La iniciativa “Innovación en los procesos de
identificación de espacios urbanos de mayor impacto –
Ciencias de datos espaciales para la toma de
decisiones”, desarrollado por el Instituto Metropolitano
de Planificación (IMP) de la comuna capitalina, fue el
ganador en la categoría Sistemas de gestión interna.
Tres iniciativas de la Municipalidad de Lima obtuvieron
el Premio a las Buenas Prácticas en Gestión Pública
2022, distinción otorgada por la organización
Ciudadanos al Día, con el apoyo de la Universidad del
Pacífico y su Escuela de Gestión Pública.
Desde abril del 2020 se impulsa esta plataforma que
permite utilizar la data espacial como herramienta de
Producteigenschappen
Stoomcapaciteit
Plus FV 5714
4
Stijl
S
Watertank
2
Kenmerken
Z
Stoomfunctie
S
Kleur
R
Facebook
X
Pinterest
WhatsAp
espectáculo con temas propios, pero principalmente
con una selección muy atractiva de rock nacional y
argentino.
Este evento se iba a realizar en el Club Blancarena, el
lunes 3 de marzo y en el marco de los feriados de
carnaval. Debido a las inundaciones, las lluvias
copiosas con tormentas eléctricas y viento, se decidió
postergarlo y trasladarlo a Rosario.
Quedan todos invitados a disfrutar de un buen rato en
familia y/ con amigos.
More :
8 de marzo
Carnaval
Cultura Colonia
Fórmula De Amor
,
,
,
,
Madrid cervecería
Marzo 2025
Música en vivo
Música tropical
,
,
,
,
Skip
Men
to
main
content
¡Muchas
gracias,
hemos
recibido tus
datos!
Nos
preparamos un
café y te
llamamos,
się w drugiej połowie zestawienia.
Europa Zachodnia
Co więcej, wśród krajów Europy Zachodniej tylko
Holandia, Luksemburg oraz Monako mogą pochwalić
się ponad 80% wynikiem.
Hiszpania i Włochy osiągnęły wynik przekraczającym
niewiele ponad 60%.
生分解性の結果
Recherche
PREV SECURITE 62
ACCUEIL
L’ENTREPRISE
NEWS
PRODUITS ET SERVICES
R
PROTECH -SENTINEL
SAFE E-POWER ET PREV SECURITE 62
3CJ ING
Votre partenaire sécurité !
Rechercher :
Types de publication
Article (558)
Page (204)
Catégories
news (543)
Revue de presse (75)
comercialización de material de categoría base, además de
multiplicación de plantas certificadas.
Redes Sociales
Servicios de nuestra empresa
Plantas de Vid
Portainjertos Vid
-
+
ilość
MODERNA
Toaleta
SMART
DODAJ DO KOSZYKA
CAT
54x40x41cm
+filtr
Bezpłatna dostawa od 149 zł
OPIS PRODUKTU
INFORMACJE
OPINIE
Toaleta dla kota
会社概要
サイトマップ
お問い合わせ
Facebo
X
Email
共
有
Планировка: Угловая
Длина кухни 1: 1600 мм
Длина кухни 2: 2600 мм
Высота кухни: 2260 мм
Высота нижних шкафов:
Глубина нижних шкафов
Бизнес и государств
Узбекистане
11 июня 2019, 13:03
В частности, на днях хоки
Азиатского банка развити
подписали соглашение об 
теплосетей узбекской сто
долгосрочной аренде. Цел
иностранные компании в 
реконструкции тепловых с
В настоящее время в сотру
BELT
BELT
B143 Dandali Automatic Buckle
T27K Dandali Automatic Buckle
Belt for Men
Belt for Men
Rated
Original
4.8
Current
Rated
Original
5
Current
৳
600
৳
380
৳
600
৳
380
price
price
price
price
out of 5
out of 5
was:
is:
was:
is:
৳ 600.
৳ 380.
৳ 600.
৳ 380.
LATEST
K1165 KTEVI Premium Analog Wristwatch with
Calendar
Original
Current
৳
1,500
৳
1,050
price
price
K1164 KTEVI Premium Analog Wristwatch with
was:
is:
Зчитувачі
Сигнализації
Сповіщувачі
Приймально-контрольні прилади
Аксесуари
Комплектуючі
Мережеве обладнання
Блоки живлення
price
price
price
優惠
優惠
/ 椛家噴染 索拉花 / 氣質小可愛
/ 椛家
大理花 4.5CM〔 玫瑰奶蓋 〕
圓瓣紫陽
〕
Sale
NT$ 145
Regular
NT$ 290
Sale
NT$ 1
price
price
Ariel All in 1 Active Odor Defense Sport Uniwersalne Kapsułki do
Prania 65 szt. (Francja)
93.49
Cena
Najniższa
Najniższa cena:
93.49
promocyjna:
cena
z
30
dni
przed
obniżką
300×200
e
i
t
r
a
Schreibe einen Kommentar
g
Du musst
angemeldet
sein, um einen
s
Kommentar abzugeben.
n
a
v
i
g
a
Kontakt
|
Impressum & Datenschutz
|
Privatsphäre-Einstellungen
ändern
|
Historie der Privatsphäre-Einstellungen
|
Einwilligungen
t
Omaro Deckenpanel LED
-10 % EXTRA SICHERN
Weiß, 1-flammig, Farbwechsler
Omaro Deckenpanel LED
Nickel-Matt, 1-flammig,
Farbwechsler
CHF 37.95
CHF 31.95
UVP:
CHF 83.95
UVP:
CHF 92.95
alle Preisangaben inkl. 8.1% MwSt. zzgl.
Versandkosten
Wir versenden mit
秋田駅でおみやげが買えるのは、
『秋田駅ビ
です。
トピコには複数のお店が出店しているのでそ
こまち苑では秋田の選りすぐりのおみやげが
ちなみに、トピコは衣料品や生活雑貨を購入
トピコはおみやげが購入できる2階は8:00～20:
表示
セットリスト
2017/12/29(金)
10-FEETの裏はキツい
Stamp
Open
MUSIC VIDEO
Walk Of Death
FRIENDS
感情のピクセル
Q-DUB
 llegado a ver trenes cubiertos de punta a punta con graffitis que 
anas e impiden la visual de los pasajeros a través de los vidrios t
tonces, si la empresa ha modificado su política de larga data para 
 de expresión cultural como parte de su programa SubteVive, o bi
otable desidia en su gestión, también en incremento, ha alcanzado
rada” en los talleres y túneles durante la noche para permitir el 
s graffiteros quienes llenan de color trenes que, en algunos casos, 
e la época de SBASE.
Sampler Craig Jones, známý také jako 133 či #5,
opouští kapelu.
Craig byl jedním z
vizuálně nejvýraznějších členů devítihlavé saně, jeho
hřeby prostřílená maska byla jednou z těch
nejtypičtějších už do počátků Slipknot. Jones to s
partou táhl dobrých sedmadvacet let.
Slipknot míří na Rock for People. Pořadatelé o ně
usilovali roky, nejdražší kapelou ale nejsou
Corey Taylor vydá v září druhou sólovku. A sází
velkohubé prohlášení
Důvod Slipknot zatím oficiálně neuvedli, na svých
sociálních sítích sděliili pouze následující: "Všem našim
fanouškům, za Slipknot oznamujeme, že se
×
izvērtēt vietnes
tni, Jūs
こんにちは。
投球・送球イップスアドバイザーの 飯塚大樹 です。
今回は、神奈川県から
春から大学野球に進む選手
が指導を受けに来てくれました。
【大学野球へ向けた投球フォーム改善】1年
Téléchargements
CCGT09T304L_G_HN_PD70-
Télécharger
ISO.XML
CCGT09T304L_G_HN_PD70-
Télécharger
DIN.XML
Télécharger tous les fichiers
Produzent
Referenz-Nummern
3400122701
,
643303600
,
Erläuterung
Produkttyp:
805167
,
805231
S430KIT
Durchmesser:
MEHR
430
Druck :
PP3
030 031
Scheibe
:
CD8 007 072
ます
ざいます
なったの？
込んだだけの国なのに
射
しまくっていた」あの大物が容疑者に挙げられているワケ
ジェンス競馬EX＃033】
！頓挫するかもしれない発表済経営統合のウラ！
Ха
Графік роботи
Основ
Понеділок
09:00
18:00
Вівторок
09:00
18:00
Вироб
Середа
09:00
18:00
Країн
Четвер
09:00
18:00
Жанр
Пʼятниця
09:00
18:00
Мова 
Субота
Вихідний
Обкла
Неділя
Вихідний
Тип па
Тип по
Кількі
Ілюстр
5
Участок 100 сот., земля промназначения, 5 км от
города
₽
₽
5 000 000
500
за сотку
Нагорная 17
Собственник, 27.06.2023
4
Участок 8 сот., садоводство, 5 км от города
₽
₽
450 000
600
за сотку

### YOUR GOAL:
For the listing above, print only the lines starting at the line containing "llegado a ver" and ending at the line containing "izvērtēt vietnes", exactly, both included.

### PROBLEM SOLUTION:
 llegado a ver trenes cubiertos de punta a punta con graffitis que 
anas e impiden la visual de los pasajeros a través de los vidrios t
tonces, si la empresa ha modificado su política de larga data para 
 de expresión cultural como parte de su programa SubteVive, o bi
otable desidia en su gestión, también en incremento, ha alcanzado
rada” en los talleres y túneles durante la noche para permitir el 
s graffiteros quienes llenan de color trenes que, en algunos casos, 
e la época de SBASE.
Sampler Craig Jones, známý také jako 133 či #5,
opouští kapelu.
Craig byl jedním z
vizuálně nejvýraznějších členů devítihlavé saně, jeho
hřeby prostřílená maska byla jednou z těch
nejtypičtějších už do počátků Slipknot. Jones to s
partou táhl dobrých sedmadvacet let.
Slipknot míří na Rock for People. Pořadatelé o ně
usilovali roky, nejdražší kapelou ale nejsou
Corey Taylor vydá v září druhou sólovku. A sází
velkohubé prohlášení
Důvod Slipknot zatím oficiálně neuvedli, na svých
sociálních sítích sděliili pouze následující: "Všem našim
fanouškům, za Slipknot oznamujeme, že se
×
izvērtēt vietnes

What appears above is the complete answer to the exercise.